*Provided entries*.
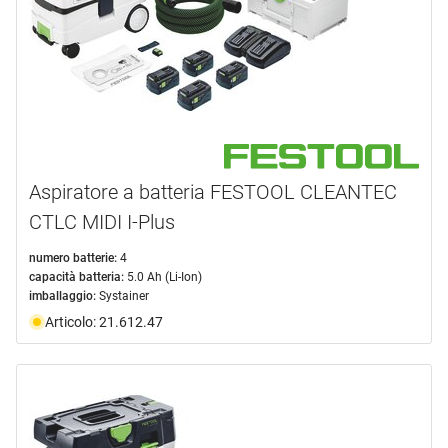
Aspiratore a batteria FESTOOL CLEANTEC
CTLC MIDI I-Plus
numero batterie:
4
capacità batteria:
5.0 Ah (Li-Ion)
imballaggio:
Systainer
Articolo: 21.612.47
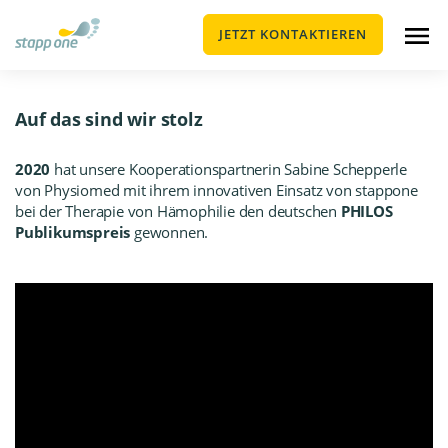
JETZT KONTAKTIEREN
Auf das sind wir stolz
2020
hat unsere Kooperationspartnerin Sabine Schepperle
von
Physiomed
mit ihrem innovativen Einsatz von stappone
bei der Therapie von Hämophilie den deutschen
PHILOS
Publikumspreis
gewonnen.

*What is required*. "5.0 Ah (Li-Ion)" marks the first line to copy; copy that line and every line after it through the last line of the listing, exactly and without pictures.

*Task answer*.
5.0 Ah (Li-Ion)
imballaggio:
Systainer
Articolo: 21.612.47
JETZT KONTAKTIEREN
Auf das sind wir stolz
2020
hat unsere Kooperationspartnerin Sabine Schepperle
von
Physiomed
mit ihrem innovativen Einsatz von stappone
bei der Therapie von Hämophilie den deutschen
PHILOS
Publikumspreis
gewonnen.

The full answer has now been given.